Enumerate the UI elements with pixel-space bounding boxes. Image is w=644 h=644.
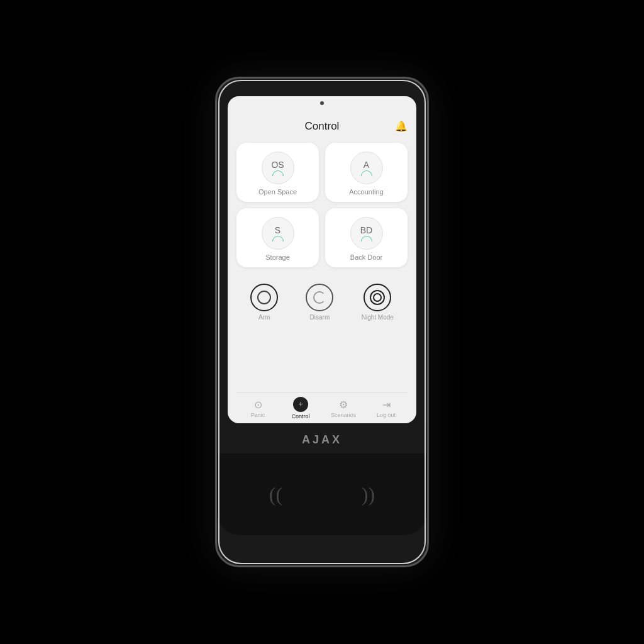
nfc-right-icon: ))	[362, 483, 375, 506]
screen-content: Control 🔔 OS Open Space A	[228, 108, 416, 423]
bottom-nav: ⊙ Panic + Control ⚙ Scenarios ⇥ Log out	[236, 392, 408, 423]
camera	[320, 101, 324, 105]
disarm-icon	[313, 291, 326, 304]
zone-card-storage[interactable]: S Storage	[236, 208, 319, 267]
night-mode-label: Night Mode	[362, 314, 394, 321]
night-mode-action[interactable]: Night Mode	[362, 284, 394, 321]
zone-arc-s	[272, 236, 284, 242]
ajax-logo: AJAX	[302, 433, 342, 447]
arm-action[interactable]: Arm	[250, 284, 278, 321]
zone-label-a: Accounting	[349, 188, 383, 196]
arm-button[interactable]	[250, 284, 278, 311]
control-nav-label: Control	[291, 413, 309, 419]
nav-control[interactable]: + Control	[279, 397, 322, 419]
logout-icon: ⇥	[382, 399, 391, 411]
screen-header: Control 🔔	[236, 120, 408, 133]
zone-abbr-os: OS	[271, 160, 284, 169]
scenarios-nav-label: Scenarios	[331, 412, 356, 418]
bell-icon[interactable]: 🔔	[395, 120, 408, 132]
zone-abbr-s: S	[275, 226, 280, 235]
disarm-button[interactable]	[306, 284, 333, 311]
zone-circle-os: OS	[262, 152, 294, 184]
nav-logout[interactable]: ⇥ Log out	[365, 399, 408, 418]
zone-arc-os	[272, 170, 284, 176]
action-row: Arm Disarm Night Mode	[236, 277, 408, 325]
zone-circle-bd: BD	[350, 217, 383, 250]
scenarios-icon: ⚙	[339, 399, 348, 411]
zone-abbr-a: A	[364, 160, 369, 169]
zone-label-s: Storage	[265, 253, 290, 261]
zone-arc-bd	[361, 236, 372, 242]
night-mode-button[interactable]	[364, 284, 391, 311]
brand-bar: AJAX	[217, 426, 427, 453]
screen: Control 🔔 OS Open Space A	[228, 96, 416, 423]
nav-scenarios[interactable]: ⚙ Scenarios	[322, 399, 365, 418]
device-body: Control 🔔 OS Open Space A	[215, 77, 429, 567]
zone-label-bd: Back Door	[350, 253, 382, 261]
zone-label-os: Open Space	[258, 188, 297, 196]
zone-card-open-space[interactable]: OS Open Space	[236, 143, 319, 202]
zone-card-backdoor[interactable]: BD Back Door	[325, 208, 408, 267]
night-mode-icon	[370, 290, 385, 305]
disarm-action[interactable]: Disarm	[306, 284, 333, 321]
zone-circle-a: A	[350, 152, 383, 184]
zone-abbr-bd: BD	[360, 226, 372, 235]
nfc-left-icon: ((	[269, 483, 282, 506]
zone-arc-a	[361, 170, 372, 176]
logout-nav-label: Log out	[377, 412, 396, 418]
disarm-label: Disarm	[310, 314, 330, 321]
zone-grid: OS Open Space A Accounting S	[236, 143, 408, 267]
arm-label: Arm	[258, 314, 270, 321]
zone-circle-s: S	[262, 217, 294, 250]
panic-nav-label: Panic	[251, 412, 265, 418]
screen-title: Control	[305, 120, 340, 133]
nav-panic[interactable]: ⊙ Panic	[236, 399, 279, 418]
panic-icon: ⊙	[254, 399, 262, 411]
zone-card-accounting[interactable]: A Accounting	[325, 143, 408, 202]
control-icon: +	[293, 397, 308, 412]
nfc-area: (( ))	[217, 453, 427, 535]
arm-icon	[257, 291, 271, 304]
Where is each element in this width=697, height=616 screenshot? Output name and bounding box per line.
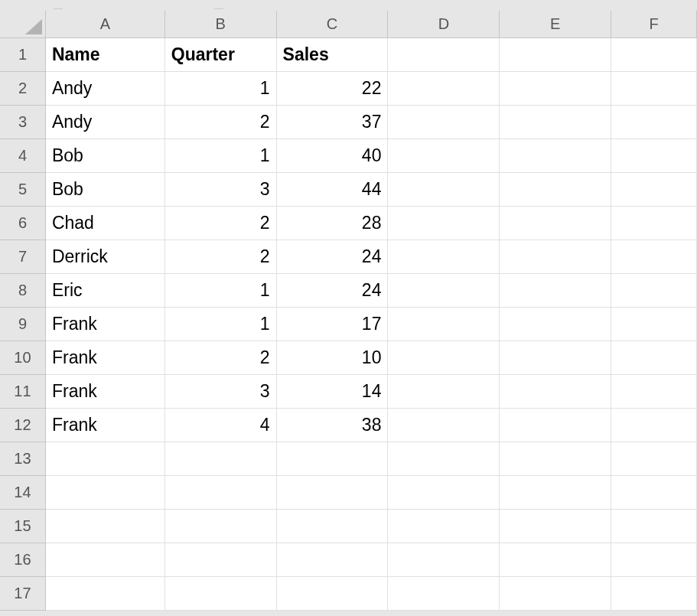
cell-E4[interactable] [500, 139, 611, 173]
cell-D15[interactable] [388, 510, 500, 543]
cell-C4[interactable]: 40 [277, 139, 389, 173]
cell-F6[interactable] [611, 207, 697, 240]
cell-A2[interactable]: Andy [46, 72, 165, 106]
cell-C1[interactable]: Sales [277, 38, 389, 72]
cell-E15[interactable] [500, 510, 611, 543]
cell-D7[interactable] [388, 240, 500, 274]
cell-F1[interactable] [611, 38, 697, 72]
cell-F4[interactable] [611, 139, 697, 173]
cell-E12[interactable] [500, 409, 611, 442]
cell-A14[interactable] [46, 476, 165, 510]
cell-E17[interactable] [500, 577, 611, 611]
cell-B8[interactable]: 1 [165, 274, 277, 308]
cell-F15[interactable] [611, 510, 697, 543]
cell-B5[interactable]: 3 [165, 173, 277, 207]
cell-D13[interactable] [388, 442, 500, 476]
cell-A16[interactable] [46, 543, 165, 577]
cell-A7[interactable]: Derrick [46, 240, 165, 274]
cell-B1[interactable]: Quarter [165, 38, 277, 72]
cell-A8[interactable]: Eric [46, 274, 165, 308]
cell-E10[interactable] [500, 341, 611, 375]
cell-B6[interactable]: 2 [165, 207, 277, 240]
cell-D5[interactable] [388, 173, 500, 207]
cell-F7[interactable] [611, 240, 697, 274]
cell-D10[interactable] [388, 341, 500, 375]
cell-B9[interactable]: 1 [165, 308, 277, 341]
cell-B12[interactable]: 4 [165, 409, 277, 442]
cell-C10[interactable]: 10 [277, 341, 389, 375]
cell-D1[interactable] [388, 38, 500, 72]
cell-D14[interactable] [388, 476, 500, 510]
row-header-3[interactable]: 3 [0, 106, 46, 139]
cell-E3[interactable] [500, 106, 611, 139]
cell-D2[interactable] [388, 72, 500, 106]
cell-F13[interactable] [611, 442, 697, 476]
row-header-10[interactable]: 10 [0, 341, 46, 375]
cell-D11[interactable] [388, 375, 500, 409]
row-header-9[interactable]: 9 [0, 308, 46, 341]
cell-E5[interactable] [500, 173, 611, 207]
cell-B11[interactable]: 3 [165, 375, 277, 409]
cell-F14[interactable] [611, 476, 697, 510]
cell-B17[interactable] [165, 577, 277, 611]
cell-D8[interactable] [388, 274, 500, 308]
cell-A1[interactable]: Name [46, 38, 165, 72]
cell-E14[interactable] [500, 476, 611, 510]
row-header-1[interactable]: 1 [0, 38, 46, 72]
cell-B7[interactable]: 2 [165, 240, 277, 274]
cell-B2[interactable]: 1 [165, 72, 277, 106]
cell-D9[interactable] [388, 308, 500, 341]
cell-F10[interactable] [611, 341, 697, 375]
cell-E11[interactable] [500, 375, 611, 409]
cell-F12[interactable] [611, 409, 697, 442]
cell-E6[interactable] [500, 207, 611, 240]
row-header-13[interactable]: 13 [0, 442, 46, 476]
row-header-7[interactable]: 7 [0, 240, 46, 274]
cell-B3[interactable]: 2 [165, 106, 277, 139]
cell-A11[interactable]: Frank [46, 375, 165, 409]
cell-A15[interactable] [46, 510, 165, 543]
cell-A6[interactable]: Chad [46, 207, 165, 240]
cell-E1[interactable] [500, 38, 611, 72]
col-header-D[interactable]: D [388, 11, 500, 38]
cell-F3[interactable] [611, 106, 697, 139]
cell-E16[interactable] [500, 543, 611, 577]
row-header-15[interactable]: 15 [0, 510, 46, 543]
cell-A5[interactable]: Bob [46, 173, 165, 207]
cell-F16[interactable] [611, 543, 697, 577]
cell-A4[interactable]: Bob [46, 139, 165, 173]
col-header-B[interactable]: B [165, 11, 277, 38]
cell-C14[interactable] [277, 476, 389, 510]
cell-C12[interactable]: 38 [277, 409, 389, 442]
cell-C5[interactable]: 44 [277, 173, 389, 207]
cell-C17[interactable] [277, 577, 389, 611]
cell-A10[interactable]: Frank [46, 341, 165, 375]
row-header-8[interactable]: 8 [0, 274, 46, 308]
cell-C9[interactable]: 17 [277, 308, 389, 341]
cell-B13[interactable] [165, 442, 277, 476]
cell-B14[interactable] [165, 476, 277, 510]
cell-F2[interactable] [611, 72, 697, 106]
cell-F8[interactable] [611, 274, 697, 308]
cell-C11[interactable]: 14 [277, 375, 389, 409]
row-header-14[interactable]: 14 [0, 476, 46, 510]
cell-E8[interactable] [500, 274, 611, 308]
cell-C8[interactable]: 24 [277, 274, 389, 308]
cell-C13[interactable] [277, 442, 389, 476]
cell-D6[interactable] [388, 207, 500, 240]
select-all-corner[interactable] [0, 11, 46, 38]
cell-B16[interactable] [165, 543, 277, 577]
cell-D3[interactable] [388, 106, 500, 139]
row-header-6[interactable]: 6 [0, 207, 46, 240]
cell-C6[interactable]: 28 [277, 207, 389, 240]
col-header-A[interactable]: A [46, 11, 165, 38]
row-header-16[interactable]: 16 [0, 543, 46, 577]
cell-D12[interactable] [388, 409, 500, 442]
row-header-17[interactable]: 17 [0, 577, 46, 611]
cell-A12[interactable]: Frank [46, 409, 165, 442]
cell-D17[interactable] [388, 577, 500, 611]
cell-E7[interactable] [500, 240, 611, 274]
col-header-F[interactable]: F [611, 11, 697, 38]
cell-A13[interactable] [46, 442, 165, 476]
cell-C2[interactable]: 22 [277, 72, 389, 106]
* * *
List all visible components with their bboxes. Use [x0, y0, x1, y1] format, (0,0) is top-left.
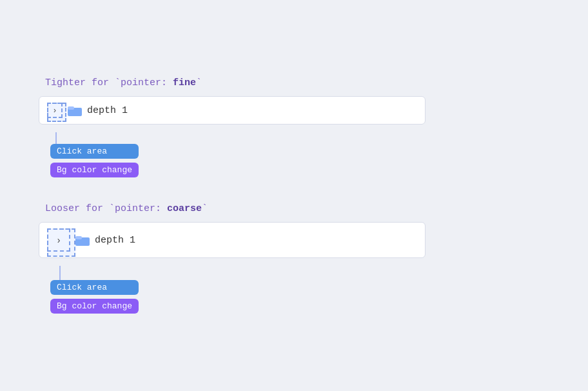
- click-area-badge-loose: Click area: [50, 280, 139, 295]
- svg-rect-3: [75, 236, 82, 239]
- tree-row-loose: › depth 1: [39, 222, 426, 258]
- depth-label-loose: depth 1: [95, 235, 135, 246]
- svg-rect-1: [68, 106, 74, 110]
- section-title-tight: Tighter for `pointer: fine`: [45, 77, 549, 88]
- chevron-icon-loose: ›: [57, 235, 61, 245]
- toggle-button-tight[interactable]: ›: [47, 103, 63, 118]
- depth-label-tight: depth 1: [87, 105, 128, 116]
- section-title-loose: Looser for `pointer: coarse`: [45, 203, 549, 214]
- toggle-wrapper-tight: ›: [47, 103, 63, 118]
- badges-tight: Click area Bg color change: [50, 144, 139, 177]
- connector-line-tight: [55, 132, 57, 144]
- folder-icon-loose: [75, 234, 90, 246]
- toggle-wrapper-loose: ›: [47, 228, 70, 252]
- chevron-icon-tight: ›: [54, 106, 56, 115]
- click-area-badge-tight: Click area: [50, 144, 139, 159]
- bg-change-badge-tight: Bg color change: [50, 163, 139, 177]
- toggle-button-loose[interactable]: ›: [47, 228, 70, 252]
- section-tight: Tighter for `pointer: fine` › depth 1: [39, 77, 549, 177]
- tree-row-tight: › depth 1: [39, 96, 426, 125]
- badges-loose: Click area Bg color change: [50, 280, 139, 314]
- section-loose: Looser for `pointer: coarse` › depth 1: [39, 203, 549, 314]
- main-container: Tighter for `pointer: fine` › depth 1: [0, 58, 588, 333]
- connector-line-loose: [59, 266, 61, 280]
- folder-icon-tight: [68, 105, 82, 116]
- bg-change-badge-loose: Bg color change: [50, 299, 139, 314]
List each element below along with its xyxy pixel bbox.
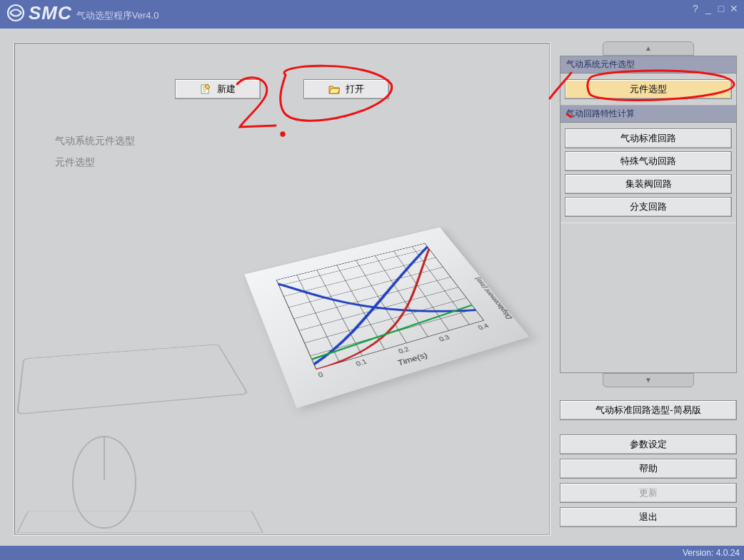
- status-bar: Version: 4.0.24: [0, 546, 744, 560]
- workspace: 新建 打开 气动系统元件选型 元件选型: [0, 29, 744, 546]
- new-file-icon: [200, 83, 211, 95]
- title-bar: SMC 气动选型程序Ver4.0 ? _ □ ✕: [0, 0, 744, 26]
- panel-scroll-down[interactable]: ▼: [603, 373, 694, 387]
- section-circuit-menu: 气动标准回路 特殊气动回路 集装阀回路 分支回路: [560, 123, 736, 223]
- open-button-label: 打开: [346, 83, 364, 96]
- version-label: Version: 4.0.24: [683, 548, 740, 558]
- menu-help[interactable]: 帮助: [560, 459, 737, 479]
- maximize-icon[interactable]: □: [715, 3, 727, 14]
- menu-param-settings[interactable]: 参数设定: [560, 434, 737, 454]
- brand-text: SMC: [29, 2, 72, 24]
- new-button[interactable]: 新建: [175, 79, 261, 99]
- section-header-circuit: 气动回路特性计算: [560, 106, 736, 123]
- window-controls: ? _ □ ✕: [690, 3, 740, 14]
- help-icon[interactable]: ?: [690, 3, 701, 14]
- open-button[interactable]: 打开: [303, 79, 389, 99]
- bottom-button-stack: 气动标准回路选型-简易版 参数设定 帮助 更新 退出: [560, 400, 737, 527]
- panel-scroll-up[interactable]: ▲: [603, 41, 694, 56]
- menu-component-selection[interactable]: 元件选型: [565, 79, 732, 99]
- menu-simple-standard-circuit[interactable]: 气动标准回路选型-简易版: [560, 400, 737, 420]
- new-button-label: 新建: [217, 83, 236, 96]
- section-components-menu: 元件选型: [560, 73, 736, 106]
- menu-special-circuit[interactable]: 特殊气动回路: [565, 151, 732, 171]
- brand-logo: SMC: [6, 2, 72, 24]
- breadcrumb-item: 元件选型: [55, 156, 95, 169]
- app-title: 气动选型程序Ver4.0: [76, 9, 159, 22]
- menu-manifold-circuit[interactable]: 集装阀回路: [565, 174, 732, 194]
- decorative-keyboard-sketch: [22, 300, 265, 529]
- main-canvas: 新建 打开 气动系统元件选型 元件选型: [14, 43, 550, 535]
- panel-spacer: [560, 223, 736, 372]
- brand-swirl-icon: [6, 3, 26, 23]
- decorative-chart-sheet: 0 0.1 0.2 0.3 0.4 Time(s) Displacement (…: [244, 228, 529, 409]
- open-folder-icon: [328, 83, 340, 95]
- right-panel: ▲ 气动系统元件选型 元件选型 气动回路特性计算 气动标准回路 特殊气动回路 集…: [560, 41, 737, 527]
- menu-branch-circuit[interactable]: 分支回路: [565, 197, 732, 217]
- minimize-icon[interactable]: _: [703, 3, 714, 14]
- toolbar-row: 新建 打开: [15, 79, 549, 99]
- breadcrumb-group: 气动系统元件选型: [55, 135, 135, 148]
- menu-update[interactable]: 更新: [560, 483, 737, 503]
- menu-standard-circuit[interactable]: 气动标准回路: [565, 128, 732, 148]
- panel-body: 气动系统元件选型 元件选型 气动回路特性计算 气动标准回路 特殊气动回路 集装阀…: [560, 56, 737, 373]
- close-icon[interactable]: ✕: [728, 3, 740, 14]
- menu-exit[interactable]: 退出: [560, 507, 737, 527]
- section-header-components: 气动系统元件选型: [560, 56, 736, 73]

• _ACTIVITY_: Each line in the records that carries "breadcrumb" must be copied out.

• _RESPONSE BOX_:
- breadcrumb-item: 元件选型: [55, 156, 95, 169]
- breadcrumb-group: 气动系统元件选型: [55, 135, 135, 148]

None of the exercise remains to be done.